Augsburger Allgemeine (Land Nord)
Der Räuber braucht dringend Stoff
Justiz Ein drogenabhängiger 28-Jähriger überfällt eine 58-jährige Frau. Die wehrt sich intensiv. Der mutmaßliche Dieb entreißt ihr dennoch die Handtasche und flüchtet. Doch er kommt nicht weit
Muss ein 28-jähriger, drogenabhängiger Mann ins Gefängnis, weil er eine Frau überfiel, um ihr die Handtasche zu rauben? Zur Klärung dieser Frage hat ein Prozess vor der Schöffenkammer des Augsburger Amtsgerichts begonnen. Nach einer Stunde wurde die Verhandlung aber unterbrochen, um ein Gutachten über die Schuldfähigkeit des Angeklagten einholen zu können.

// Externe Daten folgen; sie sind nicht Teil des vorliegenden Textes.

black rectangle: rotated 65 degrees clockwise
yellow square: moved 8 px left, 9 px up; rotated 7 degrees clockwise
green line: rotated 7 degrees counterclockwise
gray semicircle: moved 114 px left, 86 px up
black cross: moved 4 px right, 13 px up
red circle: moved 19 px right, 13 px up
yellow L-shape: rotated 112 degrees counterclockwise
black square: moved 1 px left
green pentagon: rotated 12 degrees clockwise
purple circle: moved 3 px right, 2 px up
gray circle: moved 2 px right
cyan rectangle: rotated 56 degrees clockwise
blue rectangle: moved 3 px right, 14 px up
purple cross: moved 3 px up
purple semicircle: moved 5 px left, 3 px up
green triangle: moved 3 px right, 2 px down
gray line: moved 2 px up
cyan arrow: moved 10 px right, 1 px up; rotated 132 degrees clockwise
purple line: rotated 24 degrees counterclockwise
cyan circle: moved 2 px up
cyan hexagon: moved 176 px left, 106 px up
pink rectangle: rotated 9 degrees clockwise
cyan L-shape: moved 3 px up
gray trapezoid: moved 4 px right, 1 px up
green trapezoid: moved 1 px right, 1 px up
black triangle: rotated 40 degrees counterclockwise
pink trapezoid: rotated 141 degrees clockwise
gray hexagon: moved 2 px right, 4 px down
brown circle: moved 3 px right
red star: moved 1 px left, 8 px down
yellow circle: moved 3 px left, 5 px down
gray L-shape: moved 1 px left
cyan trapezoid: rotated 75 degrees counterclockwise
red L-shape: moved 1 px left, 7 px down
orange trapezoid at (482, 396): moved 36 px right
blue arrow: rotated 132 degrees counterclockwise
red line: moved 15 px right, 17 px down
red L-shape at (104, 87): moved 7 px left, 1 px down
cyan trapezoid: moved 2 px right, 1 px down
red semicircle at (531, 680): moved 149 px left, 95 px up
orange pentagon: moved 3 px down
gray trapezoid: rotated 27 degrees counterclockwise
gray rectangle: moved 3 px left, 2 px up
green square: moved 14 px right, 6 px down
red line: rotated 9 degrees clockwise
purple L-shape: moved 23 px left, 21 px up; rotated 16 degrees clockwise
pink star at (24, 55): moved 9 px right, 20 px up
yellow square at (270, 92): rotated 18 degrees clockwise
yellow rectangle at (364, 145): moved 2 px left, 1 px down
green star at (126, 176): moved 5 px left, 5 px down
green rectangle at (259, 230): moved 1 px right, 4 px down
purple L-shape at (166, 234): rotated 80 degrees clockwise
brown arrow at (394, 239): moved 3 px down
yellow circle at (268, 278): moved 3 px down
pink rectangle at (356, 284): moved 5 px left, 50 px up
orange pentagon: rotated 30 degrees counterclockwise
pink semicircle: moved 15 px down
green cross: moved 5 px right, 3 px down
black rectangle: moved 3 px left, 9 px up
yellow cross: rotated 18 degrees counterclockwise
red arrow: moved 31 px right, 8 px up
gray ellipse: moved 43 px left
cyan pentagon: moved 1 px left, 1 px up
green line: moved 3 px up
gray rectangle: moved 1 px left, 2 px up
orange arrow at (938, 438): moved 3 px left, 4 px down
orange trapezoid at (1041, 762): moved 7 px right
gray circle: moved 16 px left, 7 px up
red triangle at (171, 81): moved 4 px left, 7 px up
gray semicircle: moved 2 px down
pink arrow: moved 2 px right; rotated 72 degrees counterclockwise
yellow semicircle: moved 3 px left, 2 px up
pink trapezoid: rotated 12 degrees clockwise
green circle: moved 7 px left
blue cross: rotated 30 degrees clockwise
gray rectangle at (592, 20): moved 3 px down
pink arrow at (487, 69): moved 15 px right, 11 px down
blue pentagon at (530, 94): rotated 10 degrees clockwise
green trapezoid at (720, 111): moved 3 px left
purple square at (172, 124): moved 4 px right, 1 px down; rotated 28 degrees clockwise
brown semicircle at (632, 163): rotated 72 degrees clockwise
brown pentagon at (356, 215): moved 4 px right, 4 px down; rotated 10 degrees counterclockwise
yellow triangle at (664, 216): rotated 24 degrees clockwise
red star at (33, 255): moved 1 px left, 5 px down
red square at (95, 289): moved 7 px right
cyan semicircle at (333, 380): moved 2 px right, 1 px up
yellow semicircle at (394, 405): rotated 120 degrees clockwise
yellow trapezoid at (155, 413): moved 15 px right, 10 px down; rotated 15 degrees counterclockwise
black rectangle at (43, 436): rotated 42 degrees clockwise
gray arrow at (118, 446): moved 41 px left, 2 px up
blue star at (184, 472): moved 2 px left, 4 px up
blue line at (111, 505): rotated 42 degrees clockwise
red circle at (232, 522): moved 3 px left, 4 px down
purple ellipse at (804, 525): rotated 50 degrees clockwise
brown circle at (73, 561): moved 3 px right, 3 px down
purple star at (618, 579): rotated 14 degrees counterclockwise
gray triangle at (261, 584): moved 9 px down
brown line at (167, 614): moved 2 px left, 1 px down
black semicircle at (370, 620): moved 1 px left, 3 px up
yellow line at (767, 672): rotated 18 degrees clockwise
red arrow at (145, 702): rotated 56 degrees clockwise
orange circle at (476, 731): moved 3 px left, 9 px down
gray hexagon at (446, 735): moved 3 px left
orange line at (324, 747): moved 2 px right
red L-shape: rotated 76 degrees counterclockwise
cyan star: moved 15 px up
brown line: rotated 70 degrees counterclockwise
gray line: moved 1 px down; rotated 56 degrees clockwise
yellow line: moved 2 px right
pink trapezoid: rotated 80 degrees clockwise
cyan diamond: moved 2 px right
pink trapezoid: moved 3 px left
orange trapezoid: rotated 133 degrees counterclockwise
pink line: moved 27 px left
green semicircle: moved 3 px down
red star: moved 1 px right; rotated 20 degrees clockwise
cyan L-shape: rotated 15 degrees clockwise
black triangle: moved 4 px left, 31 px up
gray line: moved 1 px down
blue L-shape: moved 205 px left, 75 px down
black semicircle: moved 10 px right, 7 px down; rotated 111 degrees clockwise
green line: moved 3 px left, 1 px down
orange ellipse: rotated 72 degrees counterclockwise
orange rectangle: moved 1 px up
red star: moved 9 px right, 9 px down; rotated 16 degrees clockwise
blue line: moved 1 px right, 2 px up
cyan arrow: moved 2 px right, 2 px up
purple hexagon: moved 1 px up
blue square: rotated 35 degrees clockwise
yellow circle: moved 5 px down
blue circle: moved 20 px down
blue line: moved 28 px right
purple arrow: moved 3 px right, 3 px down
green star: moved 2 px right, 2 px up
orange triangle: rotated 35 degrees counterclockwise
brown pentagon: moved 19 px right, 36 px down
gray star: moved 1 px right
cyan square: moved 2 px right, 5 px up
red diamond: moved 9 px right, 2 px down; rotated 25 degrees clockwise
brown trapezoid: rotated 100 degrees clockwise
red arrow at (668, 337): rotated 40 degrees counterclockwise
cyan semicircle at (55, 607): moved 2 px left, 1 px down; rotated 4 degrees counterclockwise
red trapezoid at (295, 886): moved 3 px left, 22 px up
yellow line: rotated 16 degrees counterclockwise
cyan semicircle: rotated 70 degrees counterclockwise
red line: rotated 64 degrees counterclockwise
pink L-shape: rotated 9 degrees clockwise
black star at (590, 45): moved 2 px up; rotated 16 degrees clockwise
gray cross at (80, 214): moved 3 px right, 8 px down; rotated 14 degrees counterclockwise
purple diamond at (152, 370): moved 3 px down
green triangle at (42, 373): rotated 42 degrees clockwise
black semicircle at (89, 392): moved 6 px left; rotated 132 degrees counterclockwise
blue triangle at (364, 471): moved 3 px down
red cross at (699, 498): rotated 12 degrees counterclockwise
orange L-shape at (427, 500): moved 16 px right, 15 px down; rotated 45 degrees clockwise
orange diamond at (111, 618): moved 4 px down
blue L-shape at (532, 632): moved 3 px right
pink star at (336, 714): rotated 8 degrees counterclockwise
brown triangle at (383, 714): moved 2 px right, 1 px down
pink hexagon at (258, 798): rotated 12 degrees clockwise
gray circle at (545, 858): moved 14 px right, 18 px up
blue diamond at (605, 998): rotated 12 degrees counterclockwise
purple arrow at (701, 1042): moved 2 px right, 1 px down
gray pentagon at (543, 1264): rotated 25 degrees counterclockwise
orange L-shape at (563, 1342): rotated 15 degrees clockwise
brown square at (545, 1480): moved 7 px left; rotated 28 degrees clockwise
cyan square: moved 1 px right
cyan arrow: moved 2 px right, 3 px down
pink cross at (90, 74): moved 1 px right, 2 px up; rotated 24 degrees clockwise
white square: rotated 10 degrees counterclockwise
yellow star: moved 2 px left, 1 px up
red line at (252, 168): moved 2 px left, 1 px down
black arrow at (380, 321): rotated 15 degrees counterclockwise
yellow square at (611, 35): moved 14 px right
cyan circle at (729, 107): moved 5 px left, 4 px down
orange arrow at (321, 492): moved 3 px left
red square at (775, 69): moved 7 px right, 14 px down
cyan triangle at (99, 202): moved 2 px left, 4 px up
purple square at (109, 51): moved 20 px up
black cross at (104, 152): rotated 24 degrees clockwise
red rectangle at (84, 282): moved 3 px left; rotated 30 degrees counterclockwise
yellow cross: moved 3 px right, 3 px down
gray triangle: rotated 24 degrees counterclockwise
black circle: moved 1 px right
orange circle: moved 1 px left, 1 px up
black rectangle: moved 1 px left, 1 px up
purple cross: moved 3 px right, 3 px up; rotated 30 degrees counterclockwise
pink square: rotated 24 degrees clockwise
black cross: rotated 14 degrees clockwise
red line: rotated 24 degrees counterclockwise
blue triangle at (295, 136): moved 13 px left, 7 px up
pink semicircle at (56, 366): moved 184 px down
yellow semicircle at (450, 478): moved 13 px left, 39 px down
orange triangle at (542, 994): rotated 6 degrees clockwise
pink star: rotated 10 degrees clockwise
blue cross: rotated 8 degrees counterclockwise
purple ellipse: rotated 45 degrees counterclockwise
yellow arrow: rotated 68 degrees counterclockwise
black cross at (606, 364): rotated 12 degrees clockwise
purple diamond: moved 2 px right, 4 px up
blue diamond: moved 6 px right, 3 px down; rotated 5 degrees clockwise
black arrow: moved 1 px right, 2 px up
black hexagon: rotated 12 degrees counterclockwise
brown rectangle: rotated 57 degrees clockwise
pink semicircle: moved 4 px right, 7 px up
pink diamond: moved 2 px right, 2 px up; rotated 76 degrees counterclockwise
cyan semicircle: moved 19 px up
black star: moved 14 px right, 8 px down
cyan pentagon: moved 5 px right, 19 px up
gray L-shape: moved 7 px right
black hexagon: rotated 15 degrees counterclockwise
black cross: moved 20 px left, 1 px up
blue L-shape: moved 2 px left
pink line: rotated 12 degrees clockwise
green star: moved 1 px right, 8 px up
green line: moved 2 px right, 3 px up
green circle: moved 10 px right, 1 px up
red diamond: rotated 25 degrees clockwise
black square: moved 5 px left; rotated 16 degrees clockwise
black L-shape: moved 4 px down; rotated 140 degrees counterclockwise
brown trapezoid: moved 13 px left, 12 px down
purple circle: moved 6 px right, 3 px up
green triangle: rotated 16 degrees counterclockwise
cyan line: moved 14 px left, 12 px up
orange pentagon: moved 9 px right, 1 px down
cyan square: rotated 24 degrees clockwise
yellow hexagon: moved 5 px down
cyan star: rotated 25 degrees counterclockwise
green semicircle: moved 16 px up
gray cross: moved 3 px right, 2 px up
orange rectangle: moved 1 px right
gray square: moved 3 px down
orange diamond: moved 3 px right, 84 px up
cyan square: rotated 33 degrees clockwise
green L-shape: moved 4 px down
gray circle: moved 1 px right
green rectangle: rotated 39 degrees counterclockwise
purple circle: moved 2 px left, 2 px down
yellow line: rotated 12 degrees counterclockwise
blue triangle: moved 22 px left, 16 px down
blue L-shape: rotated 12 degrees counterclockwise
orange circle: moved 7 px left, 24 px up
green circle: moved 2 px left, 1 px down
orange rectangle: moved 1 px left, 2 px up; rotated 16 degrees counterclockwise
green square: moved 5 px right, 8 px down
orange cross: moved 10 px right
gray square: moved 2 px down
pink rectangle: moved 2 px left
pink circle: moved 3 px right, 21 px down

„Acht Jahre lang muss ich noch arbeiten, acht Jahre lang komme ich täglich am Tatort vorbei und habe jedes Mal wieder Angst.“So klagte die 58-jährige Geschädigte als Prozess-Zeugin vor Gericht. Noch heute leide sie psychisch unter dem Überfall.
Es passierte am 19. Oktober 2016. Bereits am Morgen hatte sich der Angeklagte nach eigenen Worten von seiner Wohnung in Neuburg/ Donau nach Augsburg aufgemacht. Er litt unter Entzug, schilderte er dem Gericht, brauchte Nachschub an Drogen. Geld hatte der HartzIV-Empfänger keines. Während er den ganzen Tag in der Stadt auf der Suche war, verschlechterte sich sein Zustand, der Druck stieg. Da kam ihm gegen 19 Uhr in der Oberhauser Weidachstraße die 58-jährige Verkäuferin in die Quere, die zu Fuß auf dem Weg nach Hause war. Ihr die Handtasche zu entreißen war schwerer, als der Angeklagte gedacht hatte. Die Frau, die um den Inhalt wusste – Papiere, Fahrkarte, Scheckkarte, 250 Euro Bargeld – hielt sie fest, bis sie umgestoßen wurde. Der Räuber indes kam nicht weit. Zwei Zeugen verfolgten ihn, hielten den entkräfteten und zitternden Mann fest, bis ihn die Polizei festnahm. Seitdem sitzt er in Untersuchungshaft. Bereitwillig gab der Angeklagte dem Gericht unter Vorsitz von Richterin Kathrin Steinhauser Auskunft zu der Tat und zu seiner Lebenssituation. Unter dem Eindruck seines ebenfalls süchtigen Vaters nehme er seit dem 13. Lebensjahr Drogen, spritze Heroin, seit er 16 ist. Bereits mehrfach saß er deswegen vor dem Richter, auch schon im Gefängnis.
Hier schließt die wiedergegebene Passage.